#### [Activity]
Where "Green" appears in a line of the entries below, that line should be copied.

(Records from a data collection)
--------------------------------

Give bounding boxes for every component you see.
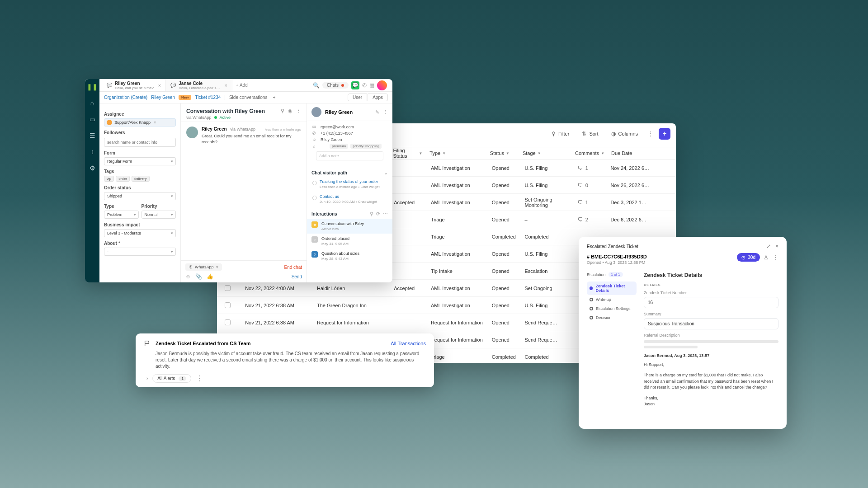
tab-janae[interactable]: 💬 Janae Cole Hello, I ordered a pair s… … (166, 79, 232, 91)
attachment-icon[interactable]: 📎 (195, 273, 202, 280)
followers-input[interactable] (104, 138, 176, 147)
tag-chip[interactable]: order (116, 176, 130, 182)
step-dot-icon (590, 298, 593, 301)
tab-riley[interactable]: 💬 Riley Green Hello, can you help me? × (102, 79, 166, 91)
cell-type: Request for Information (427, 337, 488, 343)
send-button[interactable]: Send (292, 274, 302, 279)
users-icon[interactable]: ☰ (88, 131, 96, 140)
cell-filing: Accepted (390, 200, 427, 205)
cell-status: Opened (488, 217, 521, 222)
tag-chip[interactable]: delivery (132, 176, 150, 182)
col-comments[interactable]: Comments▼ (571, 150, 608, 156)
filter-icon[interactable]: ⚲ (281, 108, 284, 114)
filter-button[interactable]: ⚲Filter (547, 128, 574, 139)
col-status[interactable]: Status▼ (486, 150, 519, 156)
more-icon[interactable]: ⋯ (383, 211, 388, 217)
chevron-down-icon[interactable]: ⌄ (384, 170, 388, 176)
interaction-item[interactable]: ○ Ordered placedMay 31, 9:05 AM (307, 234, 392, 249)
interaction-item[interactable]: ★ Conversation with RileyActive now (307, 219, 392, 234)
like-icon[interactable]: 👍 (207, 273, 213, 280)
step-ticket-details[interactable]: Zendesk Ticket Details (587, 282, 637, 295)
close-icon[interactable]: × (775, 243, 778, 249)
add-button[interactable]: + (659, 128, 670, 140)
tag-chip[interactable]: vip (104, 176, 114, 182)
step-escalation-settings[interactable]: Escalation Settings (587, 304, 637, 313)
summary-field[interactable]: Suspicious Transaction (644, 318, 778, 329)
priority-select[interactable]: Normal (142, 211, 176, 219)
ticket-number-field[interactable]: 16 (644, 297, 778, 308)
path-item[interactable]: Contact us Jun 10, 2020 9:02 AM • Chat w… (307, 192, 392, 207)
home-icon[interactable]: ⌂ (88, 99, 96, 107)
emoji-icon[interactable]: ☺ (185, 273, 191, 280)
message-icon[interactable]: 💬 (351, 81, 359, 89)
edit-icon[interactable]: ✎ (375, 109, 379, 115)
form-select[interactable]: Regular Form (104, 157, 176, 165)
more-icon[interactable]: ⋮ (196, 374, 203, 383)
step-decision[interactable]: Decision (587, 313, 637, 322)
phone-icon[interactable]: ✆ (362, 82, 367, 89)
channel-select[interactable]: ✆ WhatsApp ▾ (185, 263, 222, 271)
all-transactions-link[interactable]: All Transactions (391, 341, 426, 346)
search-icon[interactable]: 🔍 (313, 82, 320, 89)
col-due[interactable]: Due Date (608, 150, 676, 156)
about-select[interactable]: - (104, 248, 176, 256)
refresh-icon[interactable]: ⟳ (376, 211, 380, 217)
note-input[interactable]: Add a note (316, 151, 383, 160)
sort-button[interactable]: ⇅Sort (577, 128, 603, 139)
zendesk-logo-icon[interactable]: ❚❚ (88, 83, 96, 91)
comment-count: 1 (585, 165, 588, 171)
reports-icon[interactable]: ⫾ (88, 148, 96, 156)
chevron-right-icon[interactable]: › (146, 376, 148, 381)
close-icon[interactable]: × (158, 83, 161, 88)
interaction-item[interactable]: ? Question about sizesMay 28, 9:43 AM (307, 249, 392, 263)
breadcrumb-ticket[interactable]: Ticket #1234 (195, 95, 221, 100)
sla-pill[interactable]: ◷30d (737, 253, 760, 262)
breadcrumb-org[interactable]: Organization (Create) (104, 95, 147, 100)
visitor-path-heading: Chat visitor path (311, 170, 347, 175)
columns-button[interactable]: ◑Columns (607, 128, 642, 139)
close-icon[interactable]: × (154, 120, 156, 125)
end-chat-button[interactable]: End chat (284, 265, 302, 270)
tags-field[interactable]: vip order delivery (104, 176, 176, 182)
side-conversations-link[interactable]: Side conversations (229, 95, 268, 100)
add-side-button[interactable]: + (271, 95, 277, 100)
type-select[interactable]: Problem (104, 211, 139, 219)
assignee-icon[interactable]: ♙ (764, 254, 769, 261)
tab-user[interactable]: User (348, 94, 367, 101)
impact-select[interactable]: Level 3 - Moderate (104, 229, 176, 237)
apps-icon[interactable]: ▦ (369, 82, 374, 89)
cell-stage: – (521, 217, 574, 222)
order-status-label: Order status (104, 185, 176, 190)
close-icon[interactable]: × (224, 83, 227, 88)
breadcrumb-person[interactable]: Riley Green (151, 95, 175, 100)
more-icon[interactable]: ⋮ (646, 131, 655, 137)
all-alerts-chip[interactable]: All Alerts 1 (152, 374, 191, 383)
assignee-chip[interactable]: Support/Alex Knapp × (104, 118, 176, 127)
more-icon[interactable]: ⋮ (296, 108, 301, 114)
more-icon[interactable]: ⋮ (772, 254, 778, 261)
row-checkbox[interactable] (225, 302, 231, 308)
step-writeup[interactable]: Write-up (587, 295, 637, 304)
row-checkbox[interactable] (225, 285, 231, 291)
col-filing[interactable]: Filing Status▼ (389, 148, 426, 159)
order-status-select[interactable]: Shipped (104, 192, 176, 200)
inbox-icon[interactable]: ▭ (88, 115, 96, 123)
filter-icon[interactable]: ⚲ (370, 211, 373, 217)
gear-icon[interactable]: ⚙ (88, 164, 96, 172)
col-stage[interactable]: Stage▼ (519, 150, 571, 156)
cell-comments: 🗨2 (574, 216, 607, 223)
row-checkbox[interactable] (225, 319, 231, 325)
more-icon[interactable]: ⋮ (383, 109, 388, 115)
chat-icon: 💬 (170, 83, 176, 88)
tab-apps[interactable]: Apps (368, 94, 388, 101)
avatar[interactable] (377, 80, 387, 90)
chats-chip[interactable]: Chats (322, 82, 349, 89)
add-tab-button[interactable]: + Add (232, 79, 251, 91)
eye-icon[interactable]: ◉ (288, 108, 292, 114)
expand-icon[interactable]: ⤢ (766, 243, 771, 249)
col-type[interactable]: Type▼ (426, 150, 486, 156)
cell-stage: U.S. Filing (521, 165, 574, 171)
cell-type: Triage (427, 217, 488, 222)
path-item[interactable]: Tracking the status of your order Less t… (307, 178, 392, 192)
caret-down-icon: ▼ (601, 151, 604, 155)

--------------------------------

#### [Result]
tab-riley[interactable]: 💬 Riley Green Hello, can you help me? × (102, 79, 166, 91)
breadcrumb-person[interactable]: Riley Green (151, 95, 175, 100)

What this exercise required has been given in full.